Abro a porta com cautela tentando fazer o mínimo de barulho possível, mas sei que até mesmo minha respiração é o mesmo que pisotear o chão com sapatos de metal. Minha boca está seca e minha garganta está queimando, meus olhos estão sensíveis e minha cabeça lateja a cada passo. Ao chegar no corredor, vejo rastros de sangue deixarem uma trilha até a escadaria principal, o cheiro forte de ferro empregna o local, sinto meu estômago embrulhar imediatamnte. Desço rapidamente, sentindo o líquido viçoso tocar meus calcanhares, mas escorrego, caindo bruscamente pelos vários lances de escada até chegar ao salão principal; minha cabeça é batida com força contra a quina do último degrau, me levanto com dificuldade, sentindo meu pulmão fechar pela pancada, agora estou mancando devido a torção ocasionada na queda, meus braços estão arranhados e vermelhos e em minha testa, o corte faz escorrer o sangue vívido, cor de escarlate; ouço passos distantes se aproximarem rapidamente. Corro com dificuldade, sentindo a todo momento que há alguém a minha espreita, pronto para atacar a qualquer momento. Vejo uma luz indicando que a porta de saída está aberta, me apresso para alcançá-la, mas é tarde demais, pois ela é fechada bruscamente por uma forte e misteriosa corrente de vento. Algo ou alguém passa initirruptas vezes por detrás, como um vulto escuro, assustador e impressionantemente veloz.

— Callia! — Uma voz forte como o trovão, grave e rouca pronuncia meu nome. Fecho meus olhos com força, pedindo mentalmente para que tudo aquilo fosse apenas um pesadelo. Agarro meu corpo com os braços no intuito de me proteger, meu corpo está trêmulo e a essa altura é difícil distinguir se era pelo frio ou pelo medo. — Callia...— Agora a voz estava baixa e rouca, era possível sentir o hálito quente sobre meu pescoço, ele estava atrás de mim.

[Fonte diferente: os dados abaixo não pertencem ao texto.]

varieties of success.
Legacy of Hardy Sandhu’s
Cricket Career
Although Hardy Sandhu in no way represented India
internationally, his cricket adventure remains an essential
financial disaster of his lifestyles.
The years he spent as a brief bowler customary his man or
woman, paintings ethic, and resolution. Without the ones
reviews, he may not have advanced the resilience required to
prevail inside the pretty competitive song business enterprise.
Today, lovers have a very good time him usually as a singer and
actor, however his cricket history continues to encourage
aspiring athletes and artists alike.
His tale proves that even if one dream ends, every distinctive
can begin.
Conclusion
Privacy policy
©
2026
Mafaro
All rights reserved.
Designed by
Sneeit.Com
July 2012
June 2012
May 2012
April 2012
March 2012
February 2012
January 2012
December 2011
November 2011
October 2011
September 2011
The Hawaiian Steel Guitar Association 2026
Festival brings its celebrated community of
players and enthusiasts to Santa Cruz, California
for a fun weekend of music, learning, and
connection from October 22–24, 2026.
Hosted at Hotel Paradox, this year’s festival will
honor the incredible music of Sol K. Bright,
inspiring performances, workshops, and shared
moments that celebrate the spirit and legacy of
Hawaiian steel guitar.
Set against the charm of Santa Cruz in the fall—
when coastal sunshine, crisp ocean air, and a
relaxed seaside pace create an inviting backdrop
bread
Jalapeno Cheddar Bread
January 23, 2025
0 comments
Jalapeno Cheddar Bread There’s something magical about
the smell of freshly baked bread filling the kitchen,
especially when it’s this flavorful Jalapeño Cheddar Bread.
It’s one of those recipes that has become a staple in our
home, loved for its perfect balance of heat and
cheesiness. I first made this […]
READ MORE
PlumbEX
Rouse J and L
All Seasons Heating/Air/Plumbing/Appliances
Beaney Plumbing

— Por favor... Me deixe ir... — Digo quase como em um sussurro.

— Querida, Callia. — Aquelas palavras me fazem estremecer. — Você pertence à mim. 

Acordo em um solavanco mais uma vez, este era o pesadelo que me assombrava desde o ocorrido na sala empoeirada. Após o incidente na torre leste, me afastei de Kirian e me isolei em meus aposentos por dias. A traição de meus próprios instintos ao confiar nele deixou marcas profundas, tanto físicas quanto emocionais. A dor daquela noite assombrava meus pensamentos, mas havia algo mais também uma estranha e persistente atração que eu não conseguia negar, talvez fosse fruto daligação de sangue, que nos unia em um só. Durante aqueles dias de solidão, o castelo parecia ter se tornado um labirinto de sombras e segredos, cada corredor ecoando com o eco dos sussurros de seus habitantes e o murmúrio do vento. Evitei encontros com outros além dos indispensáveis, mantendo-me ocupada com afazeres que serviam apenas como distração temporária.

Em uma noite particularmente sombria, quando a lua estava coberta por nuvens espessas, decidi dar um passeio pelos jardins do castelo. O ar fresco e a quietude dos jardins ofereciam um refúgio momentâneo da tensão que se instalara dentro de mim. No entanto, meus passos me levaram inadvertidamente a um canto do jardim onde uma figura solitária estava parada, observando as estrelas. Kirian estava ali, sua silhueta escura contrastando com o brilho fraco das estrelas acima. Seu perfil era marcado por uma solidão que parecia tão profunda quanto a noite que nos envolvia. Por um instante, hesitei, mas então ele virou-se lentamente na minha direção, seus olhos negros capturando os meus com uma intensidade que me fez lembrar de tudo o que havia sido dito e feito entre nós.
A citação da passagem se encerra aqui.